I have been struggling with purification of a highly basic protein. This protein is His-tagged. We get pretty good purity from Ni column. The pooled Ni column fractions is in 500 mM NaCl, ~ 200 mM Imidazole. Due to its intrinsic affinity to nucleic acid, we have to get rid of nucleic acid by running through HiTrap SP column.
The problem is that majority of the protein came out in flow through. The small portion that binds to column was eluted at 700 mM NaCl. Even I tried to use 500 mM NaCl in the loading buffer to disrupt protein-nucleic acid interaction, I still don't have much protein in elution fraction.
I am not sure what happened here. Any advice is appreciated. Thanks.
Does anybody have any experience in comparison of HiTrap SP vs HiTrap Heparin column?
Did you dialyze the protein after the Ni column to reduce the salt concentration? the ionic strength of 500 mM NaCl and 200 mM imidazole would prevent almost any protein from binding to an ion exchange column.
I would I try SEC in high salt buffer to see if you can get rid of the DNA.

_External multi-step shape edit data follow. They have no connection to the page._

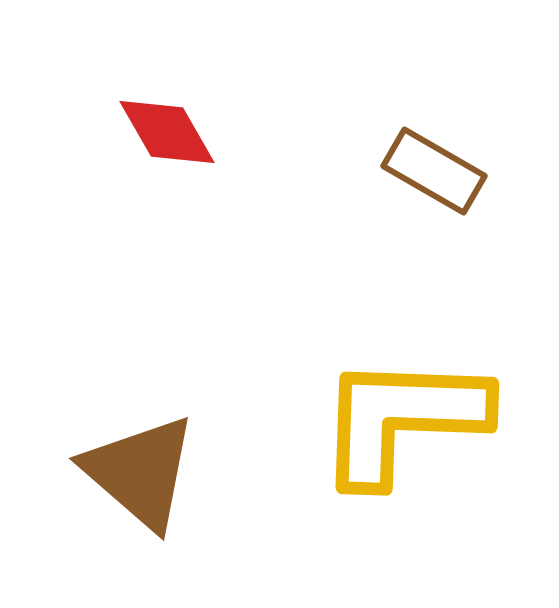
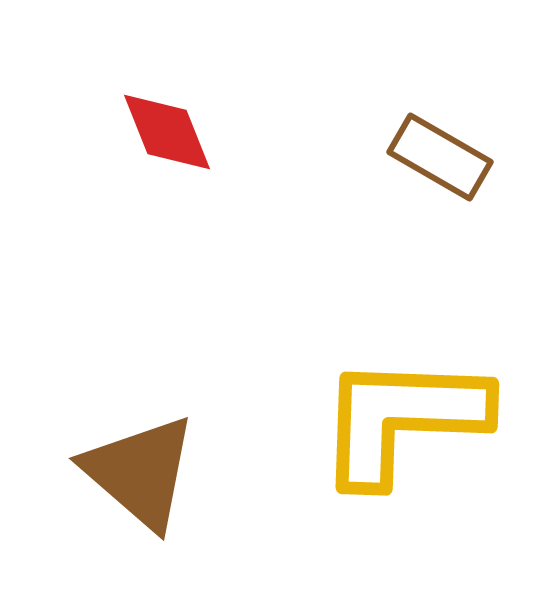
red diamond: rotated 8 degrees clockwise
brown rectangle: moved 6 px right, 14 px up
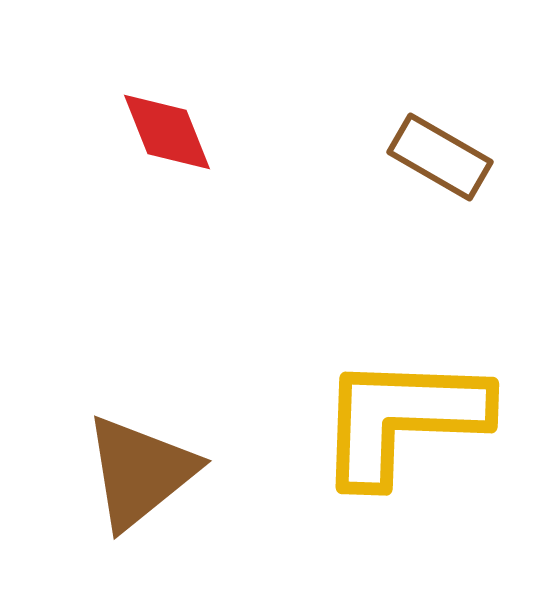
brown triangle: rotated 40 degrees clockwise
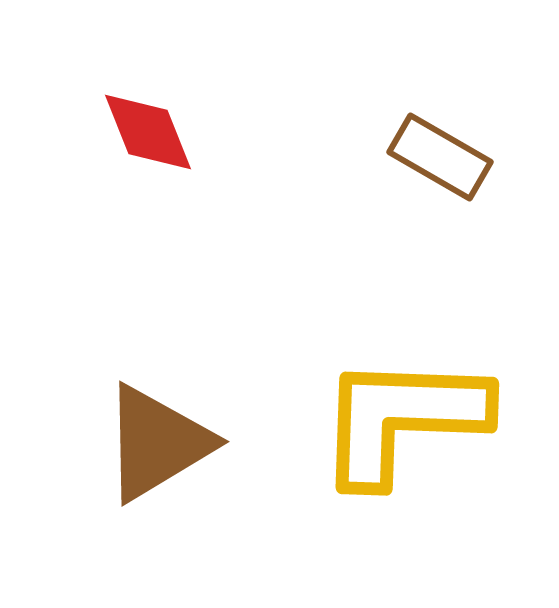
red diamond: moved 19 px left
brown triangle: moved 17 px right, 29 px up; rotated 8 degrees clockwise
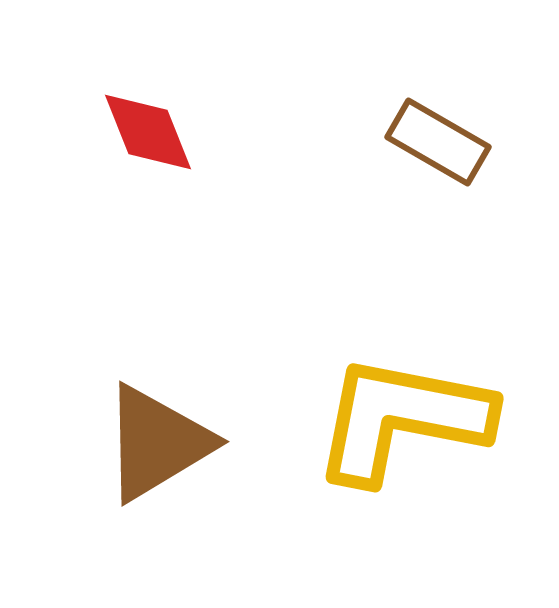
brown rectangle: moved 2 px left, 15 px up
yellow L-shape: rotated 9 degrees clockwise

Hi Zhenning, in addition to Adam's suggestion of dyalisis, did you run fractions on agarose gels to see if there was DNA present in your protein?
I have done quite a bit optimization with salt condition in loading. My protein elutes from HiTrap SP column at 700 mM NaCl. That's why I tried to increased salt up to 500 mM NaCl to disrupt the interaction between DNA and protein. I also tried lower salt, 150, 200, 250 mM NaCl. They don't have any effect on improving binding.

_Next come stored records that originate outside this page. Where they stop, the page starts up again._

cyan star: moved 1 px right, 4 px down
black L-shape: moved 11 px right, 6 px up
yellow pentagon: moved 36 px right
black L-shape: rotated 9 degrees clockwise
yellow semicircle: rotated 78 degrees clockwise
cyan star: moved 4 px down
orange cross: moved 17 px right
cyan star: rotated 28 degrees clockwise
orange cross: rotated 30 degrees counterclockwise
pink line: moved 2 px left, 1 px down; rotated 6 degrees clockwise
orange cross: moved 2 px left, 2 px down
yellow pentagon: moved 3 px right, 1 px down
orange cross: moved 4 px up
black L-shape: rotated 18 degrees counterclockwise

What I don't understand is that 1) at such high salt concentration, there are still high A260/A280 ratio in my eluted protein fraction, 2) Most of my protein is in flow through.

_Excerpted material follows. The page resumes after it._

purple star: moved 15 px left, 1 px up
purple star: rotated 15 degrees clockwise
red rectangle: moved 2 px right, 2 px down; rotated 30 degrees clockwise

There seems to be a tradeoff for the salt concentration. My goal of this IEX is to remove nucleic acid.
This is a nucleic acid binding protein and we expect this protein to bind DNA in expression and that's demonstrated by the high A260/A280 ratio of fraction from His tag column.
I load my sample at 1M NaCl, 20 mM Sodium Phosphate, 60 mM Imidazole for Ni column. I don't understand why the protein fractions have high A260/A280 ratio.
What is the salt concentration of the sample loaded onto the SP column?
Like Adam said, high salt inhibits protein binding to both cation and ion exchange resins.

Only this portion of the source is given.